Inpatient treatment centers provide Demerol patients with the best degree of monitoring and care. These treatments typically last 30 to 90 days, although certain centers may expand the time of the stay if necessary. Patients who reside at the facility are subjected to rules and regulations like:

  • Curfew
  • Attendance at 12-step meetings
  • Dress code
  • Specified visitation hours
  • Drug screenings
  • Diet restrictions

These stringent rules are in place to guarantee the safety and sobriety of each resident.

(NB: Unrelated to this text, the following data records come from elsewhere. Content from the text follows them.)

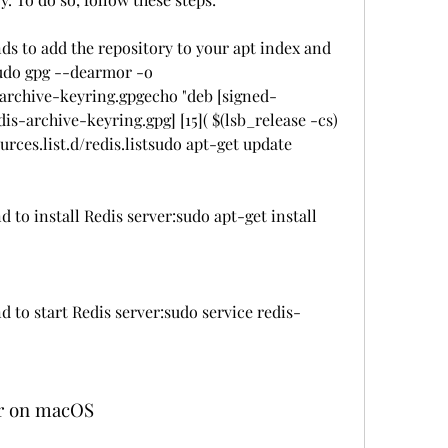
 to add the repository to your apt index and 
 sudo gpg --dearmor -o 
-archive-keyring.gpgecho "deb [signed-
s-archive-keyring.gpg] [15]( $(lsb_release -cs) 
urces.list.d/redis.listsudo apt-get update
to install Redis server:sudo apt-get install 
to start Redis server:sudo service redis-
ver on macOS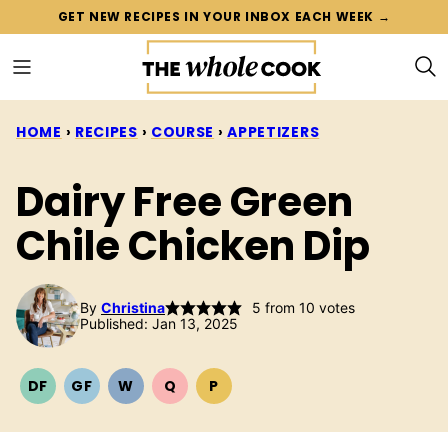
Skip
GET NEW RECIPES IN YOUR INBOX EACH WEEK →
to
content
HOME
›
RECIPES
›
COURSE
›
APPETIZERS
Dairy Free Green
Chile Chicken Dip
By
Christina
5
from
10
votes
Published: Jan 13, 2025
DF
GF
W
Q
P
DAIRY
GLUTEN
WHOLE30
QUICK
PALEO
FREE
FREE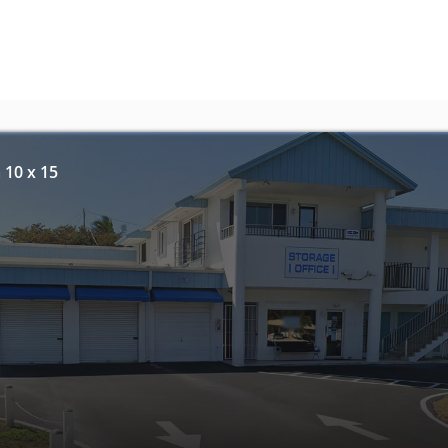
 10 x 15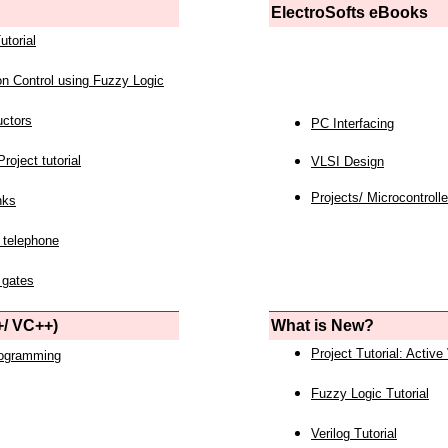
ElectroSofts eBooks
utorial
on Control using Fuzzy Logic
uctors
PC Interfacing
roject tutorial
VLSI Design
Projects/ Microcontrolle
nks
 telephone
 gates
/ VC++)
What is New?
Project Tutorial: Active
rogramming
Fuzzy Logic Tutorial
Verilog Tutorial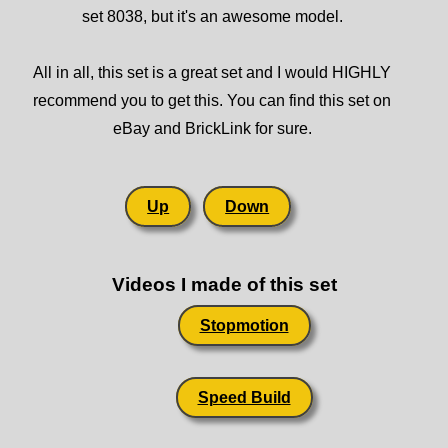
set 8038, but it's an awesome model.
All in all, this set is a great set and I would HIGHLY
recommend you to get this. You can find this set on
eBay and BrickLink for sure.
Up
Down
Videos I made of this set
Stopmotion
Speed Build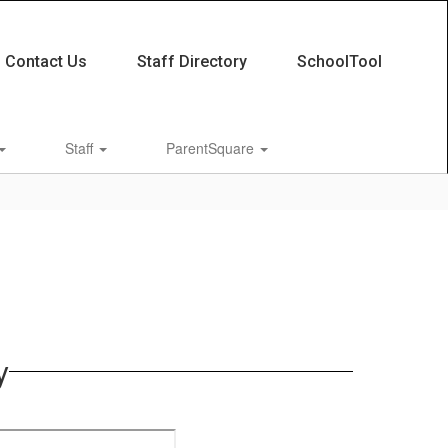
Contact Us
Staff Directory
SchoolTool
Staff
ParentSquare
y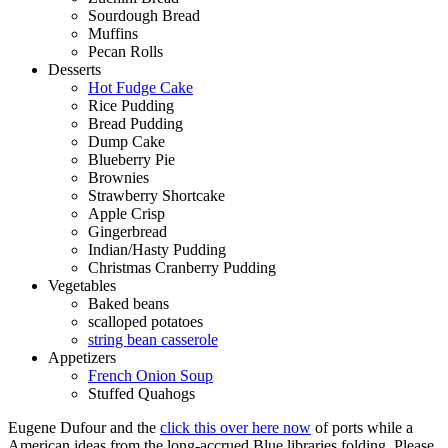
Sourdough Bread
Muffins
Pecan Rolls
Desserts
Hot Fudge Cake
Rice Pudding
Bread Pudding
Dump Cake
Blueberry Pie
Brownies
Strawberry Shortcake
Apple Crisp
Gingerbread
Indian/Hasty Pudding
Christmas Cranberry Pudding
Vegetables
Baked beans
scalloped potatoes
string bean casserole
Appetizers
French Onion Soup
Stuffed Quahogs
Eugene Dufour and the
click this over here now
of ports while a
American ideas from the long-accrued Blue libraries folding. Please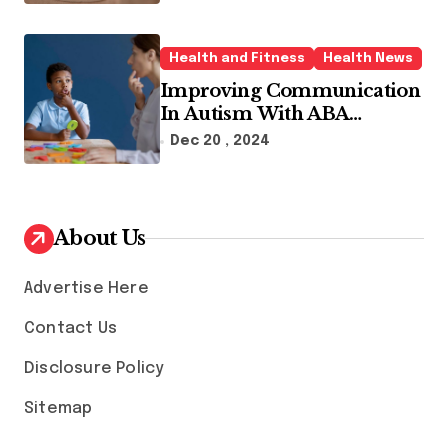
Health and Fitness
Health News
Improving Communication
In Autism With ABA
Therapy And Speech
Dec 20 , 2024
Therapy
About Us
Advertise Here
Contact Us
Disclosure Policy
Sitemap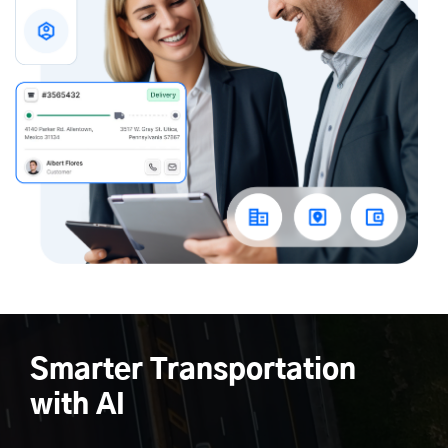
Smarter Transportation
with AI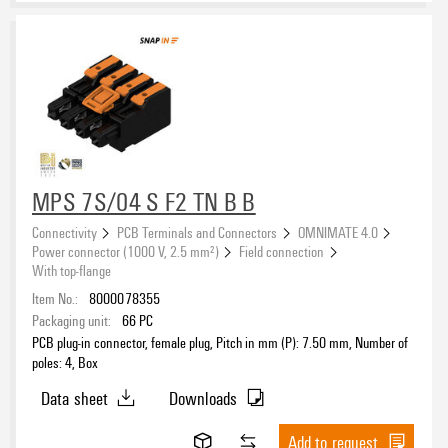
MPS 7S/04 S F2 TN B B
Connectivity
PCB Terminals and Connectors
OMNIMATE 4.0
Power connector (1000 V, 2.5 mm²)
Field connection
With top-flange
Item No.:
8000078355
Packaging unit:
66
PC
PCB plug-in connector, female plug, Pitch in mm (P): 7.50 mm, Number of
poles: 4, Box
Data sheet
Downloads
Add to request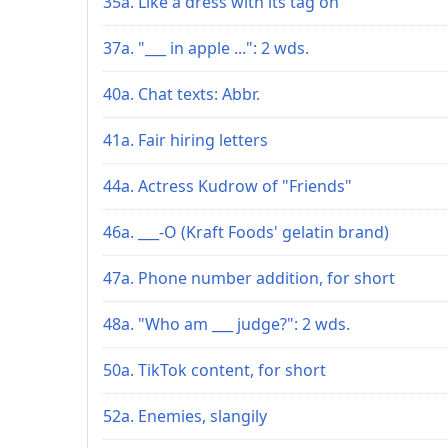
35a. Like a dress with its tag on
37a. "___ in apple ...": 2 wds.
40a. Chat texts: Abbr.
41a. Fair hiring letters
44a. Actress Kudrow of "Friends"
46a. ___-O (Kraft Foods' gelatin brand)
47a. Phone number addition, for short
48a. "Who am ___ judge?": 2 wds.
50a. TikTok content, for short
52a. Enemies, slangily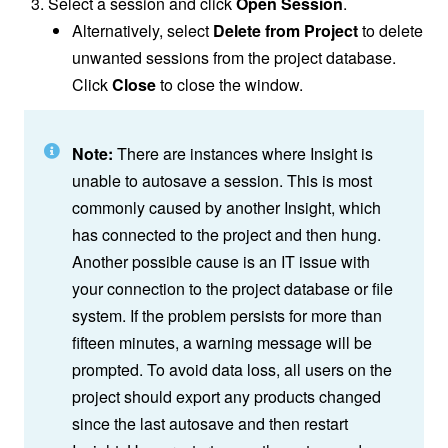
Select a session and click
Open Session
.
Alternatively, select
Delete from Project
to delete
unwanted sessions from the project database.
Click
Close
to close the window.
Note:
There are instances where Insight is
unable to autosave a session. This is most
commonly caused by another Insight, which
has connected to the project and then hung.
Another possible cause is an IT issue with
your connection to the project database or file
system. If the problem persists for more than
fifteen minutes, a warning message will be
prompted. To avoid data loss, all users on the
project should export any products changed
since the last autosave and then restart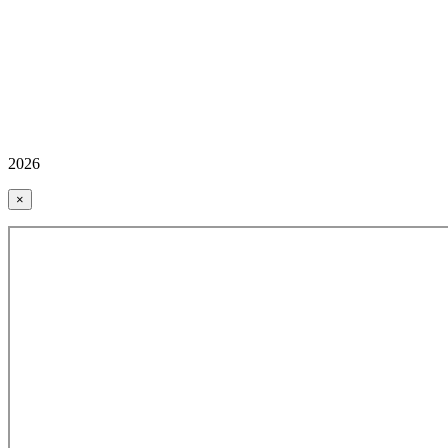
2026
×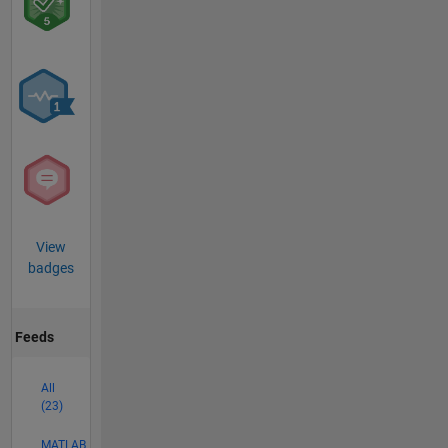
View
badges
Feeds
All
(23)
MATLAB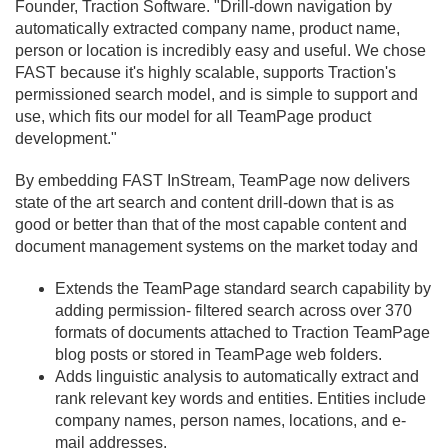
Founder, Traction Software. "Drill-down navigation by
automatically extracted company name, product name,
person or location is incredibly easy and useful. We chose
FAST because it's highly scalable, supports Traction's
permissioned search model, and is simple to support and
use, which fits our model for all TeamPage product
development."
By embedding FAST InStream, TeamPage now delivers
state of the art search and content drill-down that is as
good or better than that of the most capable content and
document management systems on the market today and
Extends the TeamPage standard search capability by
adding permission- filtered search across over 370
formats of documents attached to Traction TeamPage
blog posts or stored in TeamPage web folders.
Adds linguistic analysis to automatically extract and
rank relevant key words and entities. Entities include
company names, person names, locations, and e-
mail addresses.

Inpatient recovery usually includes attending individual and group therapy sessions and addiction support groups. These sessions encourage Demerol patients to speak up about their problem and learn ways to manage their desire to consume drugs. Such recovery services often include in-house clinical therapy to assist people with co-occurring mental health conditions.

Various treatment types can be used to combat Demerol abuse, including cognitive behavioral therapy, biofeedback, and motivational enhancement therapy, which are usually provided at inpatient treatment centers.

Ongoing Treatment and Relapse Prevention Strategies

Outpatient recovery services provide much of the same benefits as inpatient care but with greater flexibility for patients. Demerol patients can remain in their own homes or a sober house through outpatient treatment. This helps people to continue working or taking care of their responsibilities and obligations when undergoing therapy.

Although outpatient care’s versatility is sufficient for people with minor addictions, Demerol patients with a lengthy or serious history of abuse may require inpatient treatment instead. Outpatient services also act as a successful ongoing recovery choice for patients who have already finished an inpatient procedure and wish to continue on with their rehabilitation.

Post-rehab is usually complicated during the first few weeks; when patients move back to their everyday lives. Chances of relapse tend to be high during this period. Hence having a support group and an active recovery strategy can be essential for sobriety.

Continued counseling and 12-step programs, such as Alcoholics Anonymous (AA) and Narcotics Anonymous (NA), will establish a healthy support system for recovering patients. 12-step programs help connect recovering patients with one another and provide a safe, judgment-free space to continue their journey to recovery.

Relapse Prevention Strategy

Addiction is a life long battle, and relapse can be inevitable. Here are a few strategies to help avoid relapses and prolong one’s sobriety.

Finding alternative pain-relieving methods

Seeking drug-free alternatives to relieve pain may minimize your desire to use it again. Use heat treatment, ice packs, massage therapy, or acupuncture as other options.

Getting your endorphins flowing

Endorphins are the normal pain and stress relievers in our body. Increasing the number of endorphins that the body generates is another way of reducing discomfort. Exercising and fun physical activities are commonly recognized to improve endorphins.

Clearing your mind

Meditation can be very helpful in alleviating discomfort and improving emotional wellbeing and clarity. Meditation has also been found to improve cognitive performance, immune system, while also significantly reducing tension and stress. Having the opportunity to think logically and de-stress would be extremely beneficial when dealing with rehabilitation triggers.